**WHAT THE TASK REQUIRES:** Restate the listing below word for word, and leave its pictures behind.

Start of SUPPLIED MATERIAL

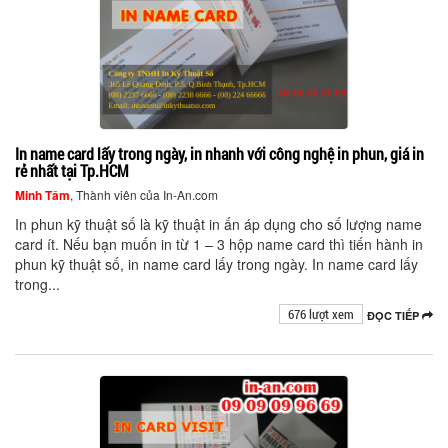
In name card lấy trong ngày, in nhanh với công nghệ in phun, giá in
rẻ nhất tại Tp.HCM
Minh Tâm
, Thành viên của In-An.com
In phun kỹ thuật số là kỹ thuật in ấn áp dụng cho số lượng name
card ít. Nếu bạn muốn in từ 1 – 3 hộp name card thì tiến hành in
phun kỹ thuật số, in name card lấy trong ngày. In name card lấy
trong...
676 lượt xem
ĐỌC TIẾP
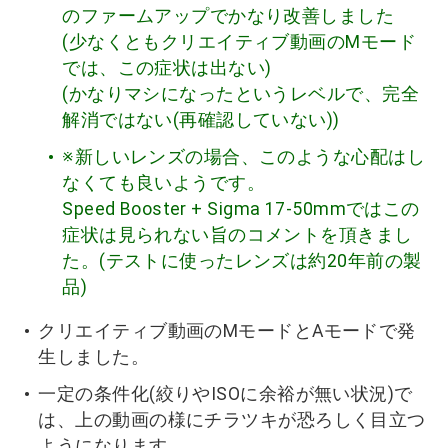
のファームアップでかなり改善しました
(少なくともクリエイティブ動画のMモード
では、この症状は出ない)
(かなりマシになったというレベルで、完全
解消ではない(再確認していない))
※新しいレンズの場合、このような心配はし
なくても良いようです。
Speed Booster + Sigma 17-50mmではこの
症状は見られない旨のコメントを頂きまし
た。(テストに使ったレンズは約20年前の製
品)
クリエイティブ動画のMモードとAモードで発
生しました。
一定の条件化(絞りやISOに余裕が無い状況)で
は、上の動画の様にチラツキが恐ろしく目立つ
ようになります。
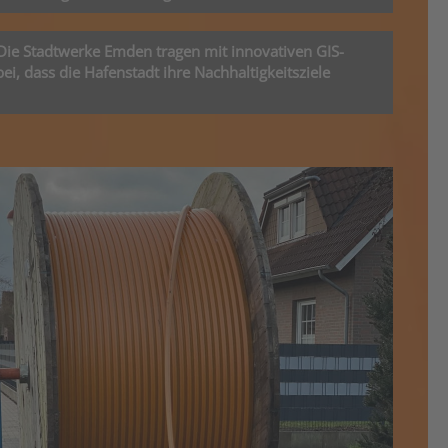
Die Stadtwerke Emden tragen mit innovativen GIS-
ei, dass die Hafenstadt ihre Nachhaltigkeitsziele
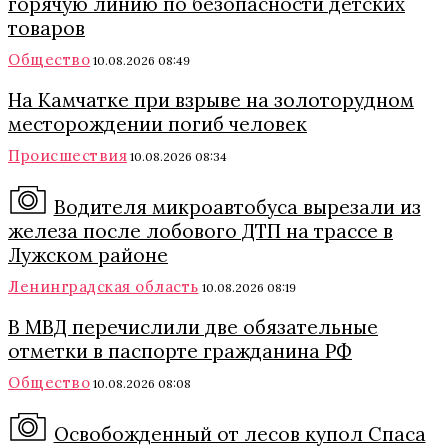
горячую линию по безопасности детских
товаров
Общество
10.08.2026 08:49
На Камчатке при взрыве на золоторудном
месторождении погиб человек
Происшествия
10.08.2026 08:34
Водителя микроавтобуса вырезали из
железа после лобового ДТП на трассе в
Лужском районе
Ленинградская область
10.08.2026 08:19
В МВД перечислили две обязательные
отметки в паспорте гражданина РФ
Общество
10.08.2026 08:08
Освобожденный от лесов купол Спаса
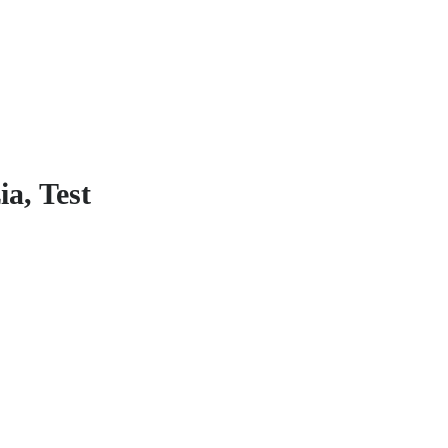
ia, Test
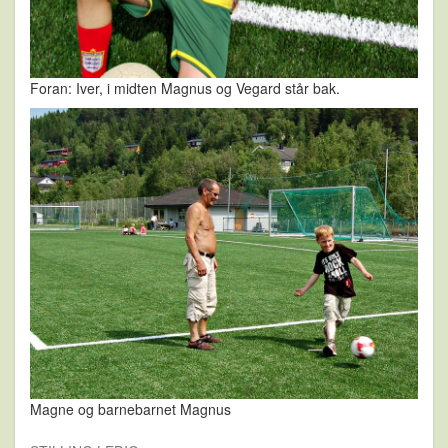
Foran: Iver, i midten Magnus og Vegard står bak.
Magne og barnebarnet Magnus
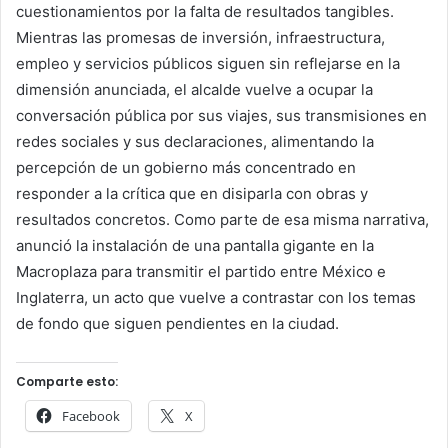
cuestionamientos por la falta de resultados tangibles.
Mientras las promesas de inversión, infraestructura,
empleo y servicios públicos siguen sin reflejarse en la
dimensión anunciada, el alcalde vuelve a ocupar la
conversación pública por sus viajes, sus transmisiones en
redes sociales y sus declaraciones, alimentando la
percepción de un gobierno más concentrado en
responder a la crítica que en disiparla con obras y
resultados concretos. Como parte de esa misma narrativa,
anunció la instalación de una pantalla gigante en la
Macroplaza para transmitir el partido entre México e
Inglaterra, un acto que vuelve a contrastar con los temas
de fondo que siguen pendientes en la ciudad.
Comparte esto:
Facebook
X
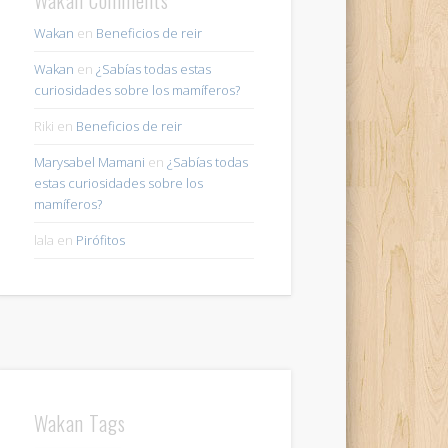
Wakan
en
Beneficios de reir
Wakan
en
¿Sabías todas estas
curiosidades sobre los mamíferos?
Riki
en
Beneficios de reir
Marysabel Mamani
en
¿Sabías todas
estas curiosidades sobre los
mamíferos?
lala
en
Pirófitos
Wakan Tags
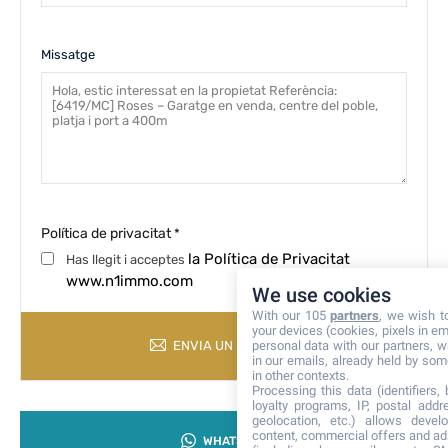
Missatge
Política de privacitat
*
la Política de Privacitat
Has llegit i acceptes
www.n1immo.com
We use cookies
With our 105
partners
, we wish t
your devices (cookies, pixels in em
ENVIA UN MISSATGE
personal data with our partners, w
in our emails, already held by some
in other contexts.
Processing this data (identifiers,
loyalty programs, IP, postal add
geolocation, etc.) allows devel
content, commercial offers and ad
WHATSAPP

End of SUPPLIED MATERIAL

**TASK OUTPUT:**
In name card lấy trong ngày, in nhanh với công nghệ in phun, giá in
rẻ nhất tại Tp.HCM
Minh Tâm
, Thành viên của In-An.com
In phun kỹ thuật số là kỹ thuật in ấn áp dụng cho số lượng name
card ít. Nếu bạn muốn in từ 1 – 3 hộp name card thì tiến hành in
phun kỹ thuật số, in name card lấy trong ngày. In name card lấy
trong...
676 lượt xem
ĐỌC TIẾP
のファームアップでかなり改善しました
(少なくともクリエイティブ動画のMモード
では、この症状は出ない)
(かなりマシになったというレベルで、完全
解消ではない(再確認していない))
※新しいレンズの場合、このような心配はし
なくても良いようです。
Speed Booster + Sigma 17-50mmではこの
症状は見られない旨のコメントを頂きまし
た。(テストに使ったレンズは約20年前の製
品)
クリエイティブ動画のMモードとAモードで発
生しました。
一定の条件化(絞りやISOに余裕が無い状況)で
は、上の動画の様にチラツキが恐ろしく目立つ
ようになります。
Die Stadtwerke Emden tragen mit innovativen GIS-
ei, dass die Hafenstadt ihre Nachhaltigkeitsziele
горячую линию по безопасности детских
товаров
Общество
10.08.2026 08:49
На Камчатке при взрыве на золоторудном
месторождении погиб человек
Происшествия
10.08.2026 08:34
Водителя микроавтобуса вырезали из
железа после лобового ДТП на трассе в
Лужском районе
Ленинградская область
10.08.2026 08:19
В МВД перечислили две обязательные
отметки в паспорте гражданина РФ
Общество
10.08.2026 08:08
Освобожденный от лесов купол Спаса
ia, Test
Foran: Iver, i midten Magnus og Vegard står bak.
Magne og barnebarnet Magnus
cuestionamientos por la falta de resultados tangibles.
Mientras las promesas de inversión, infraestructura,
empleo y servicios públicos siguen sin reflejarse en la
dimensión anunciada, el alcalde vuelve a ocupar la
conversación pública por sus viajes, sus transmisiones en
redes sociales y sus declaraciones, alimentando la
percepción de un gobierno más concentrado en
responder a la crítica que en disiparla con obras y
resultados concretos. Como parte de esa misma narrativa,
anunció la instalación de una pantalla gigante en la
Macroplaza para transmitir el partido entre México e
Inglaterra, un acto que vuelve a contrastar con los temas
de fondo que siguen pendientes en la ciudad.
Comparte esto:
Facebook
X
Wakan
en
Beneficios de reir
Wakan
en
¿Sabías todas estas
curiosidades sobre los mamíferos?
Riki
en
Beneficios de reir
Marysabel Mamani
en
¿Sabías todas
estas curiosidades sobre los
mamíferos?
lala
en
Pirófitos
Wakan Tags
Missatge
Política de privacitat
*
la Política de Privacitat
Has llegit i acceptes
www.n1immo.com
We use cookies
With our 105
partners
, we wish t
your devices (cookies, pixels in em
ENVIA UN MISSATGE
personal data with our partners, w
in our emails, already held by some
in other contexts.
Processing this data (identifiers,
loyalty programs, IP, postal add
geolocation, etc.) allows devel
content, commercial offers and ad
WHATSAPP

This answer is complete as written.